United States Mining Report Q3 2013 - New Report Available

From: Fast Market Research, Inc.
Published: Fri Jul 05 2013

With emerging markets attracting the bulk of mining investment we see quite slow growth across mineral products in the US over our forecast period. We forecast the value of the US mining industry to reach US$66.1bn in 2017, representing an average growth rate of 1.8% per annum. We see the domestic mining sector growing at a slower pace than many developed market peers, such as Canada and Australia, but believe promising opportunities for mine development in the US still exist.

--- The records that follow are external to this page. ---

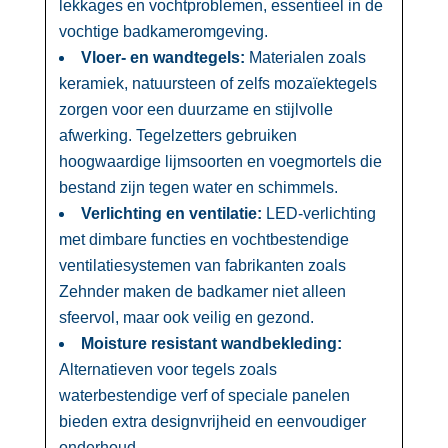
lekkages en vochtproblemen, essentieel in de
vochtige badkameromgeving.​
Vloer- en wandtegels:
Materialen zoals
keramiek, natuursteen of zelfs mozaïektegels
zorgen voor een duurzame en stijlvolle
afwerking.​ Tegelzetters gebruiken
hoogwaardige lijmsoorten en voegmortels die
bestand zijn tegen water en schimmels.​
Verlichting en ventilatie:
LED-verlichting
met dimbare functies en vochtbestendige
ventilatiesystemen van fabrikanten zoals
Zehnder maken de badkamer niet alleen
sfeervol, maar ook veilig en gezond.​
Moisture resistant wandbekleding:
Alternatieven voor tegels zoals
waterbestendige verf of speciale panelen
bieden extra designvrijheid en eenvoudiger
onderhoud.​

The key drivers of our industry growth forecasts will remain minerals for which global prices and fundamentals remain relatively favourable, primarily copper and gold. Though we forecast prices to fall, they will remain elevated by historical standards and should keep mining operations profitable, though profit margins at major miners will be under greater pressure. Various firms have active copper projects on the horizon in an effort to counteract several decades worth of falling ore grades in the US, though weakness in copper prices will likely temper capital expenditure. We see minimal investments into mineral resources for other base metals. Weak market fundamentals for zinc and lead will keep price gains modest in the coming years and we do not expect domestic mining companies in the US to invest much in developing these resources after production falls in 2012.

Full Report Details at
- http://www.fastmr.com/prod/617130_united_states_mining_report_q3_2013.aspx?afid=301

US To Remain Attractive Mining Destination

Despite weaker market fundamentals, we expect the US to attract mining investment due to its vast natural resources, well-developed industry and infrastructure, and stable political environment. The US's mature capital markets also allow junior firms to find financing opportunities, though credit remains tight. We expect US growth to pick up in the coming quarters, which should support end-use demand growth for metal products. The US will also remain a major exporter of mined products, particularly to emerging markets. In particular, we forecast that US exports of coal to Asian economies will increase, as the region continues to rely on coal-fired power plants for electricity generation. Although some environmental and community activists oppose further coal production, we do not see any immediate policy or regulatory threats to expanding exports beyond delayed rail and port infrastructure investment in the country's north west.